Jaime Pasquel Brash
Si, mi Señor, una de esas mañanas
frías descubrí con sorpresa que ya soy viejo. Fue un chiquillo, de esos que
venden periódico en las calles. Tendiéndome desde lejos el Diario, me
gritó: ¿Diario, abuelo?
Por si acaso,
disimuladamente, miré de reojo a derecha e izquierda... No, no había nadie
más que yo. Decidí entonces asumir el impacto en toda su cruda realidad.

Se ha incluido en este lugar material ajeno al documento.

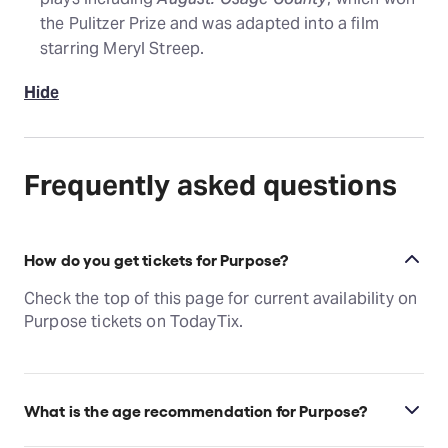
the Pulitzer Prize and was adapted into a film
starring Meryl Streep.
Hide
Frequently asked questions
How do you get tickets for Purpose?
Check the top of this page for current availability on
Purpose tickets on TodayTix.
What is the age recommendation for Purpose?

Decidí aceptar en ese instante, lúcida y responsablemente, el ciclo total
de mi destino biológico.
Me senté despacio en una banca
desierta, junto a un arbusto de rosales que están de cara a la fuente del
parque, donde salpican los gorriones, ¿Vio? Los codos en las rodillas y la
cabellera canosa entre las manos; así, mi Señor, como he visto tantas veces
a los abuelos cansados de la vida recobrar aliento para continuar su
pausada marcha mientras que mil recuerdos grises se escurren por sus
neuronas ya gastadas; así, mi Señor. Y le fui diciendo despacito, ¿Se
acuerda?
Señor, ¡Por
favor asístame!
Ayúdeme a ser anciano con la ternura
con que me ayudó a ser niño, adolescente, hombre. Se muy bien que no es
fácil, como aquello. Ahora es momento de rehacer todo lo andado, de bajar
la frente y saber pedir perdón por tantas cobardías; aceptar con sinceridad
todo lo irreparable; dejar atrás todo lo que con orgullo presumí llegar a
ser y no fue; tragar esa rebeldía contra el destino que incesante aflora;
sentirme remando nostálgica y mentalmente en un agrio mar de soledad, sin
fondo y sin orillas; irme inmovilizando poco a poco, como un pez atrapado
entre las redes, con esa sensación oprimente de no saber a dónde huir;
comprobar con preocupación que se van esfumando alternativas de la vida y
que una sola se agranda y va ocultando todo el foco de la conciencia:
pasar, no más. Pasar al otro lado y, a pesar de todo esto, reponerse,
aferrar el destino entre las manos y aceptar con coraje el desafío de dejar
como herencia un mensaje de vida y no de muerte.
No, no es fácil, mi Señor, no se
crea...
Por eso mismo le estoy pidiendo que
me de una mano, que me ayude a aceptar la vejez con dignidad, que en las
eternas noches de insomnio, no maldiga a nadie, que en los días más obscuros
de soledad no invente achaques ni persecuciones, que no me irrite cuando ya
no me crean las proezas de juventud, o se rían cuando me oigan por enésima
vez la misma historia, o se fastidien porque tropiezan mis pies y mi
lengua, o me tiemblen la voz y las manos, o se me nublen los ojos y la
memoria; que mi fe no se agriete, ni siquiera cuando adivine que ya sobre
mi casa está aleteando como un fantasma ese engorroso problema: ¿Quién se
hace cargo del viejo? Que no me amargue cuando mi nombre no esté en ninguna
lista, porque ya nadie me necesite más. Que entonces sepa dar, a tiempo y
con discreción, un paso al lado, y tomar el otro carril: el de la bondad,
el del aliento, el del consejo, el del humor.
Ayúdeme entonces, mi Dios, a irme
apagando callado, sin alegar méritos ni reclamar atenciones, sin trabar el
paso a nadie. Que, si es posible, no se note siquiera la brecha entre mi
presencia y mi ausencia.
Ayúdeme entonces, mi Señor, a irme
borrando despacio, como se desdibuja una nube transparente al viento: con
la frente alta, el corazón tranquilo y las manos cansadas de ayudar a los
que van quedando atrás.
Presiento mi Dios, que ya voy
llegando. Presiento que ya es casi mi noche. Ya siento en mi frente el aire
frío de la gran noche.
Con ojos desencajados de emoción,
busco impaciente en la oscuridad a alguien que, de niño, me juraron tiene
que estar por ahí. Y yo lo creí. Alguien con unos brazos paternales bien
abiertos, ocultos tras ese telón de tinieblas. Ya estoy por dar ese salto al
vacío, que me tuvo intranquilo una vida entera. Pero yo se que al tocar con
mis pies esa tierra suya, se encenderán todas las luces... y veré claro, mi
Dios; veré y descansaré por fin, mi Señor.